For the record: At this time, I personally have no personal identification documents and am locked out of my domicile wherein my business office is located. I am using a public library in front of the “young adult” section. This is completely inappropriate for these sorts of considerations. I specifically showed a print out of 18-0600 as part of an appeal to the person of concern who looked at it and asked questions. I explicitly stated that it has to do with trafficking people in connection with contract bidding that also involved potential national security concerns and abuse of derivatives. I contend ti is a national security concern to violate the civil and constitutional rights of citizens and to engage in fraudulent practices for acquiring materials from otherwise law-abiding citizens insofar as it attempts to compel, corse, or extort them into agreeing to commit crimes against their own country or aid and comfort the enemy.

 

In this matter, even the legitimacy of the national security functions of the state are called into question as the acquisition of the materials posited a false assumption that the person who had access to securing documentation and evidence that was meant to be used to prosecute crime was mischaracterized as the threat and defrauded while being stolen from and attempted for extortion into agreeing to conspire to commit other crimes. In the course of this, those items were NOT used to “secure” but rather to attempt further coercion and increase the risks associated with the scheme.

 

The conclusions for the failure of any “sensible” and “equitable” consideration--much less provision of basic safety, including in this case housing, food, clothing, and secure communications along with appropriate persons with whom to correspond and organize--leaves no other conclusion than that the government has been infiltrated in manners that jeopardize national security, intend to prioritize foreign interests over and above the interests of the People of the United States, and create as enemies what would otherwise be needed as strategic allies in the event of escalation or war. 

 

If the government will not honor its contract with the People that is the Constitution and instead will allow for “contracts” with “contractors” who contract to commit crime to promulgate instead, then they have lost their authority to contract on behalf of the People.
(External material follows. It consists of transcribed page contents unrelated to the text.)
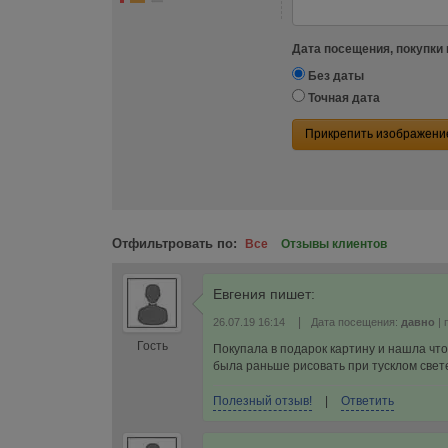
Дата посещения, покупки 
Без даты
Точная дата
Прикрепить изображени
Отфильтровать по:
Все
Отзывы клиентов
Евгения
пишет:
|
26.07.19 16:14
Дата посещения:
давно
| 
Гость
Покупала в подарок картину и нашла что
была раньше рисовать при тусклом свете
Полезный отзыв!
|
Ответить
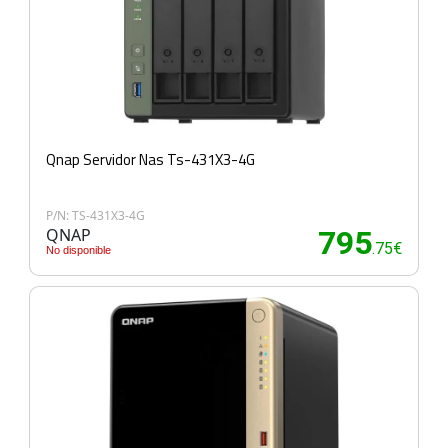
Qnap Servidor Nas Ts-431X3-4G
P/N: TS-431X3-4G
QNAP
795
.75€
No disponible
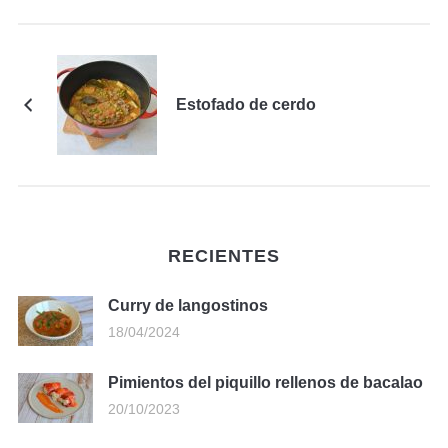
Estofado de cerdo
RECIENTES
Curry de langostinos
18/04/2024
Pimientos del piquillo rellenos de bacalao
20/10/2023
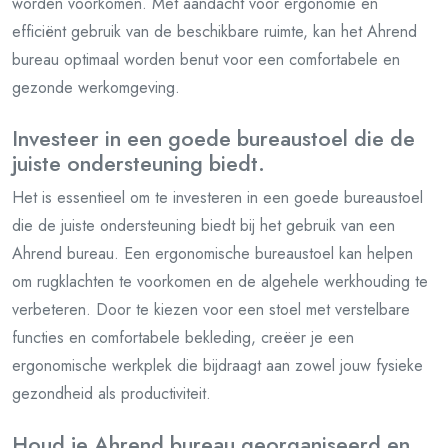
worden voorkomen. Met aandacht voor ergonomie en
efficiënt gebruik van de beschikbare ruimte, kan het Ahrend
bureau optimaal worden benut voor een comfortabele en
gezonde werkomgeving.
Investeer in een goede bureaustoel die de
juiste ondersteuning biedt.
Het is essentieel om te investeren in een goede bureaustoel
die de juiste ondersteuning biedt bij het gebruik van een
Ahrend bureau. Een ergonomische bureaustoel kan helpen
om rugklachten te voorkomen en de algehele werkhouding te
verbeteren. Door te kiezen voor een stoel met verstelbare
functies en comfortabele bekleding, creëer je een
ergonomische werkplek die bijdraagt aan zowel jouw fysieke
gezondheid als productiviteit.
Houd je Ahrend bureau georganiseerd en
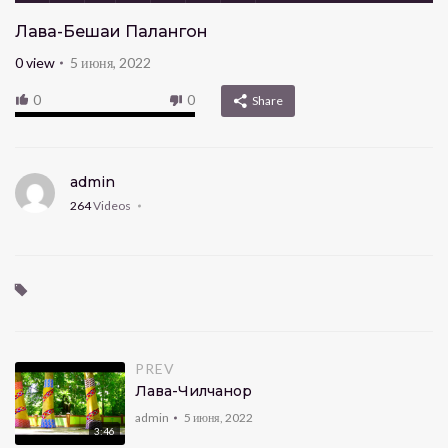
Лавҳа-Бешаи Палангон
0
view
5 июня, 2022
0
0
Share
admin
264
Videos
PREV
Лавҳа-Чилчанор
admin
5 июня, 2022
3:46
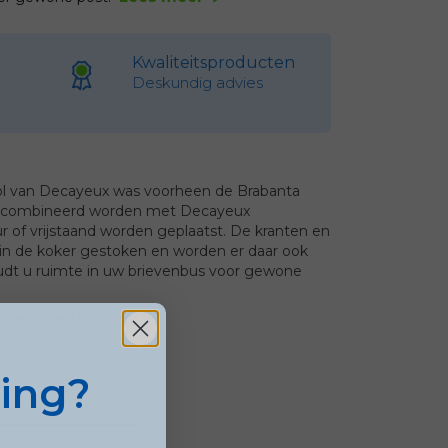
Kwaliteitsproducten
Deskundig advies
rol van Decayeux was voorheen de Brabanta
gecombineerd worden met Decayeux
 of vrijstaand worden geplaatst. De kranten en
 in de koker gestoken en worden er daar ook
udt u ruimte in uw brievenbus voor gewone
 diameter 130 mm.
ting?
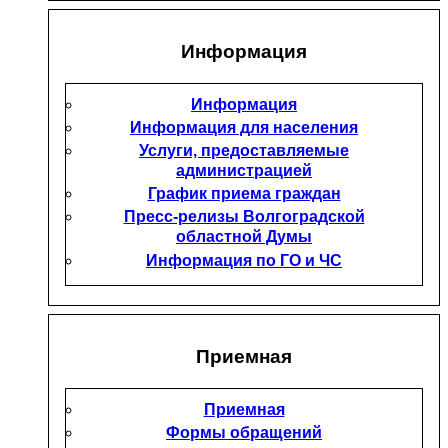
Информация
Информация
Информация для населения
Услуги, предоставляемые
администрацией
График приема граждан
Пресс-релизы Волгоградской
областной Думы
Информация по ГО и ЧС
Приемная
Приемная
Формы обращений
None of these contracts is binding.


 

4:11 pm CST

Nov. 6, 2021

 

Here’s the problem...what if we ARE going to war, and a traitor is in MY house while the entire government knows and just makes excuses for reasons that have no “sensible” justification and no “equitable” consideration -- like “equal treatment under the law?”

 

Can I “acquire” and “contract” for my own weapons paradigm?

 

Can I “steal” Sam’s trust and bhis sister’s house and his brother’s bar card?

 

What about Holt’s truck?

 

What about Will’s license?

 

What about Tobias black book?

 

What about Gus’ office?

 

See...I don’t need to. I should not have been subverted by traitors. I have my own already, so get the traitors out of my house and in jail so the people they stole from WHILE THEY STOLE FROM me can finally get restitution.